- Diana Melly took up ballroom dancing in a bid to prevent dementia
- She finds dancing helps her to deal with life’s traumas
- Helen Brown says this crisp book is proof the foxtrot can keep you young
Helen Brown For The Daily Mail
16:53 EST, 19 November 2015
18:01 EST, 19 November 2015
STRICTLY BALLROOM: TALES FROM THE DANCE FLOOR
by Diana Melly
(Short Books £10.99)
When Diana Melly’s son died of a heroin overdose, aged just 24, she got so drunk on the day of his funeral that she forgot to view his body.
Then, she had a nervous breakdown and spent three months in a specialist clinic.

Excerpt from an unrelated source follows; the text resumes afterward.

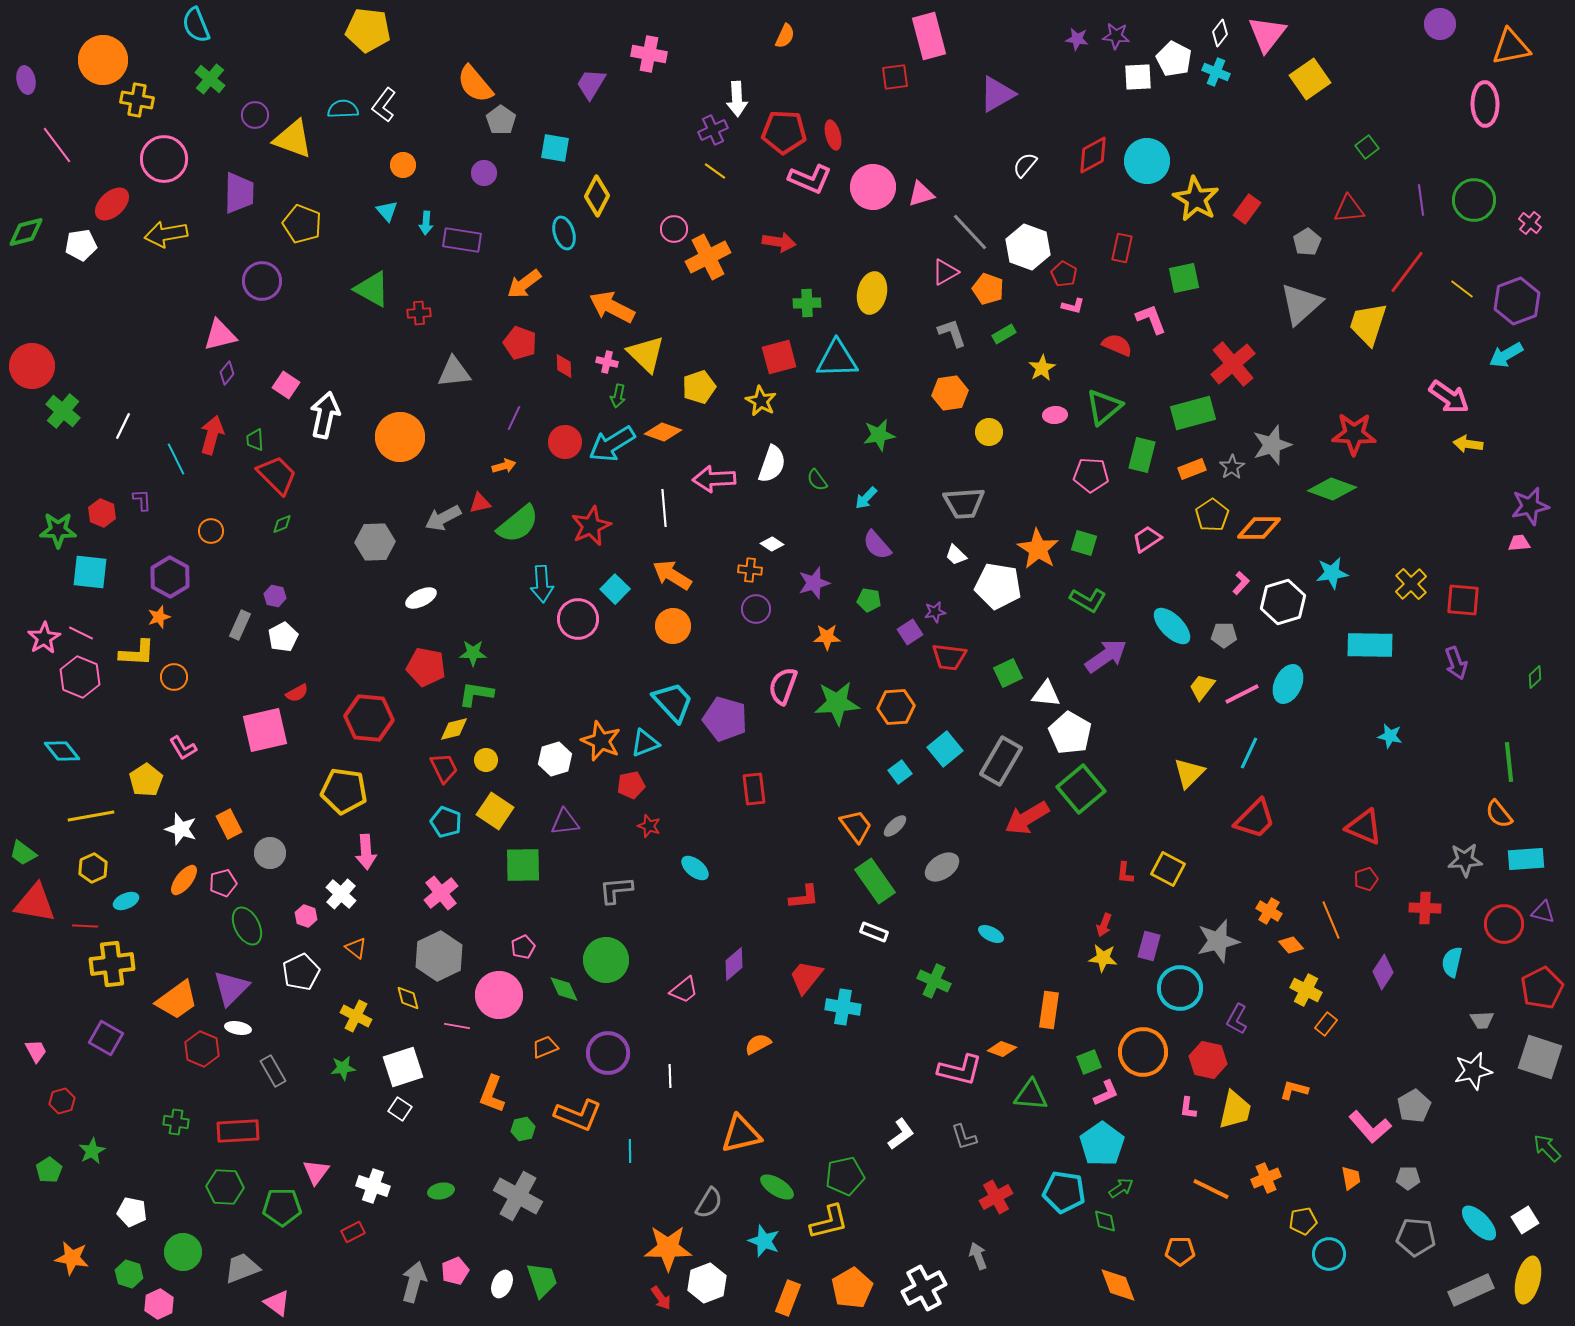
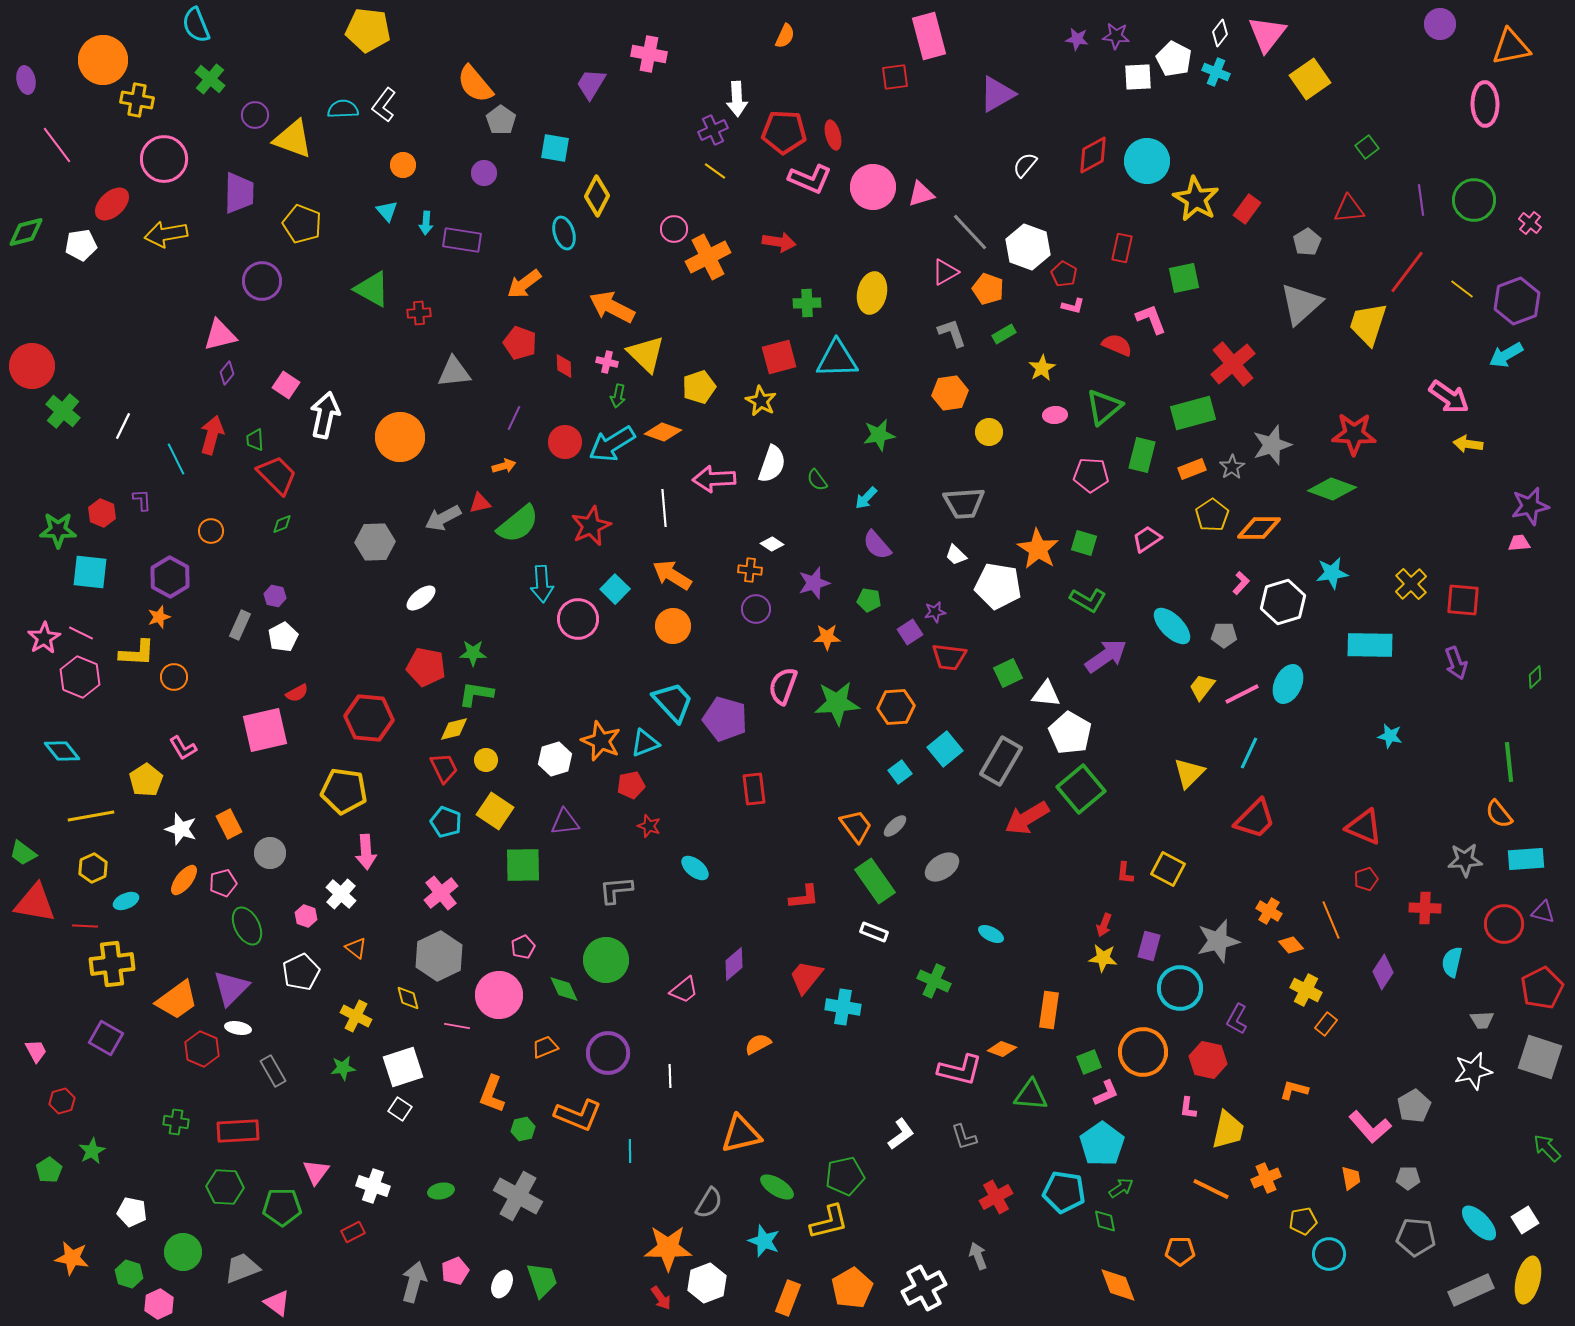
white ellipse at (421, 598): rotated 12 degrees counterclockwise
yellow trapezoid at (1235, 1110): moved 7 px left, 20 px down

So when her husband, writer and jazz musician George Melly, died in July 2007, after suffering from vascular dementia and refusing treatment for his lung cancer, she decided to dance her way through grief.
Diana Melly is pictured with her third husband, jazz singer George Melly who died in 2007, at their London home
She was in her mid-70s and had type 2 diabetes, which put her at greater risk of dementia.
An Alzheimer’s expert advised that, while crosswords or sudoku could help prevent the mental unravelling she’d witnessed in her husband, ‘the best way to avoid dementia is to take up ballroom dancing’.
In this terrifically crisp little book – small enough to slip into a clutch bag – Diana Melly offers herself as proof that learning the foxtrot can keep people feeling and looking younger.
Studies show that levels of the brain’s happiness juice – serotonin – can be boosted, warding off depression and sleep disorders. The physical contact with another human warms the soul, and is not as awkward as she had feared.
The frocks are fun: you can get them on eBay and alter them. Tea dances are affordable, entrance usually costs around £5 (including tea and cake). And the music is great: ‘Sinatra, Crosby, Ella,’ she swoons, ‘singing songs by Cole Porter, Irving Berlin, Rogers and Hammerstein. Who could ask for more?’
Litres of fake tan used in each series of Strictly.
Lovers of Latin moves will be delighted to hear that some doctors are making ambitious claims for the Argentine tango, using it to treat everything from Alzheimer’s and Parkinson’s to phobias and marital breakdowns.
‘My marriage to George nearly broke up several times,’ writes Diana. ‘Instead of rows and tears, perhaps we should have hurried down to the local milonga [tango dance].’ In the last two years of his life, Diana had been stressed and often angry with her husband. According to her incredibly frank memoir, Take A Girl Like Me, she had felt that way for much of a stormy, 47-year open marriage during which they both took lovers – although the charming, eccentric, infuriating George was far more promiscuous, and nearly left Diana for a long-term mistress she will only refer to as ‘Greckle’.
Although she had a job as a ‘dancer’ in the early Fifties (paid to let men press up against her teenage body in the Cabaret Club, where she sported a G-string on stage), Diana says she never cut a rug with the crowd at her husband’s early jazz gigs.
STRICTLY BALLROOM: TALES FROM THE DANCE FLOOR by Diana Melly
‘He preferred me to stand at the foot of the stage and gaze up at him admiringly.’
Diana’s relationships with her dance partners are less fraught.
She doesn’t rate the professionals she meets on a cruise but, back on dry land, the popularity of Strictly means there’s no shortage of teachers. Lessons cost £20 to £30 an hour, although one man will only let her pay by treating him to dinner afterwards.
Her main teacher, Ray, is 66 and a former champion. He is stingy with his praise, but becomes a good friend. He is ‘an accomplished flirt and does a very sexy rumba,’ she says. ‘In spite of these attributes, we have a purely platonic relationship. There are advantages in being 77…somehow it’s easier to have a heterosexual male friend when sex is not an issue and, anyway, in many respects, Ray is like my gay friends. He will discuss clothes, make-up and hairstyles, the best boiler and other domestic issues.’
But there’s an awkward moment when she dispenses with his services by email and he replies, rather dramatically, that ‘whilst my head can understand, my heart doesn’t want to listen’.
The reader’s own heart will struggle later on, as Diana reveals that she’s not heel-turning her way through grief for her husband alone. Her daughter, Candy, was diagnosed with terminal cancer three days after giving birth to Diana’s granddaughter, Nancy.
Candy was given five years to live. During that time, Diana became her daughter’s chemo partner, watching the drugs trickling into her, then dashing off to tea dances in Camden.
She died aged 52. In the ten days between Candy’s death and her funeral, Diana went on a dancing holiday to Majorca organised by a dance teacher she nicknames Mr Wonderful. ‘The space needed to be filled with something,’ she says. ‘Anything.’